- [WHAT YOU NEED TO DO] Your answer must be one number: the count of lines below that hold the word "vologne".
[DATASET RECORDS Boundary: Start]
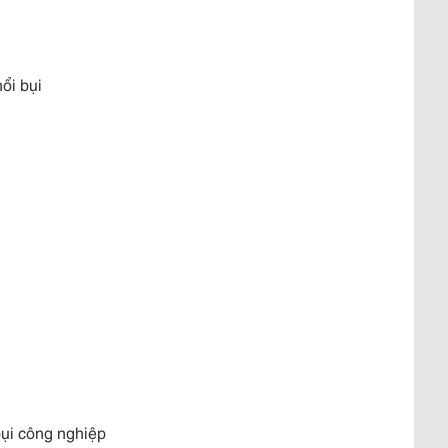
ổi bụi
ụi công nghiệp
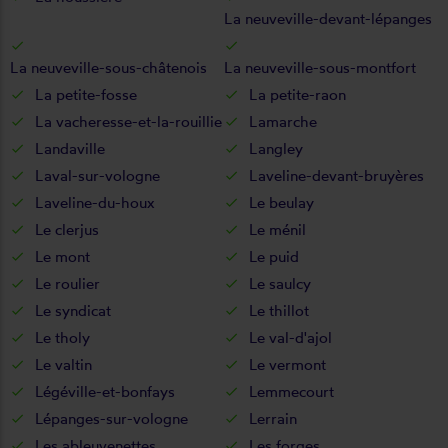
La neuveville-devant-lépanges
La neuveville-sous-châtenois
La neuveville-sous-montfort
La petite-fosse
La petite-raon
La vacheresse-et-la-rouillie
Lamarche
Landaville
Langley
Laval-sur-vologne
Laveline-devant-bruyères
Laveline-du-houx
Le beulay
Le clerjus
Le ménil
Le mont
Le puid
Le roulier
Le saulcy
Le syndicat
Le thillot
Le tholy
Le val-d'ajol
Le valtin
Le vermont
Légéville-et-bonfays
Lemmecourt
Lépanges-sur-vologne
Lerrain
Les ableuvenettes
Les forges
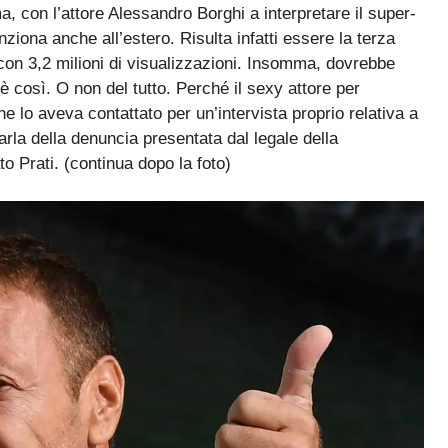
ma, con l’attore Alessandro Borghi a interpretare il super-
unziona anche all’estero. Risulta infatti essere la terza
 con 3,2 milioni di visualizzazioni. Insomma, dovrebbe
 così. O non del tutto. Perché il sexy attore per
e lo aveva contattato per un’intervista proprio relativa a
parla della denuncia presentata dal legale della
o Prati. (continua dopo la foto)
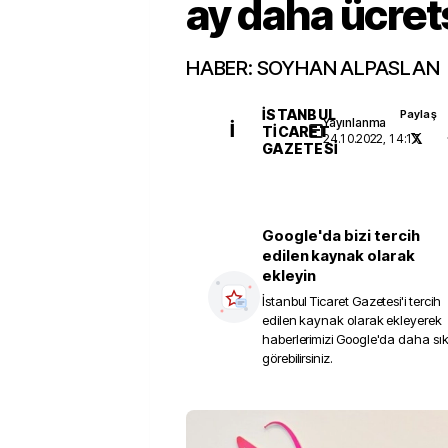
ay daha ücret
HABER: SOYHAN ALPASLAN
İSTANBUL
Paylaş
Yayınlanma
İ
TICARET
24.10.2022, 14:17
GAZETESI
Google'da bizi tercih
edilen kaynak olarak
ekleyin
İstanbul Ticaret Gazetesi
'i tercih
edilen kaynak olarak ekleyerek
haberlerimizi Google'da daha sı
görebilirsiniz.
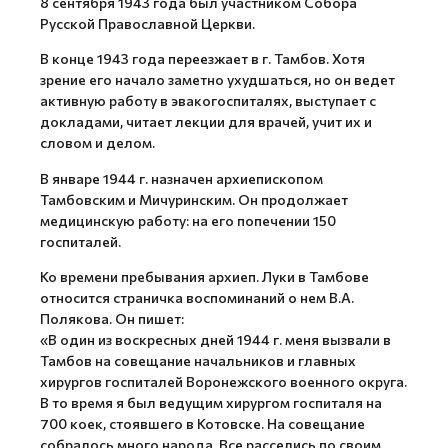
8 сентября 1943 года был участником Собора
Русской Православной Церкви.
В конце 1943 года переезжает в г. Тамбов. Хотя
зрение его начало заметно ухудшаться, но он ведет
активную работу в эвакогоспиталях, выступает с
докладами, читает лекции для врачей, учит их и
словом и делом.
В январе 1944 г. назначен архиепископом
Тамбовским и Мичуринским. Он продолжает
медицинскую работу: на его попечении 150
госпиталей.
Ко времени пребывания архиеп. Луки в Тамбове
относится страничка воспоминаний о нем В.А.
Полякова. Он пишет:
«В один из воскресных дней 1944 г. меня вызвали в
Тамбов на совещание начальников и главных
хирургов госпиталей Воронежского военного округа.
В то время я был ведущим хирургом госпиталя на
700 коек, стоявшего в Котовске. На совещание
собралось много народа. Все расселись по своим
[DATASET RECORDS Boundary: End]
- [PROBLEM SOLUTION] 2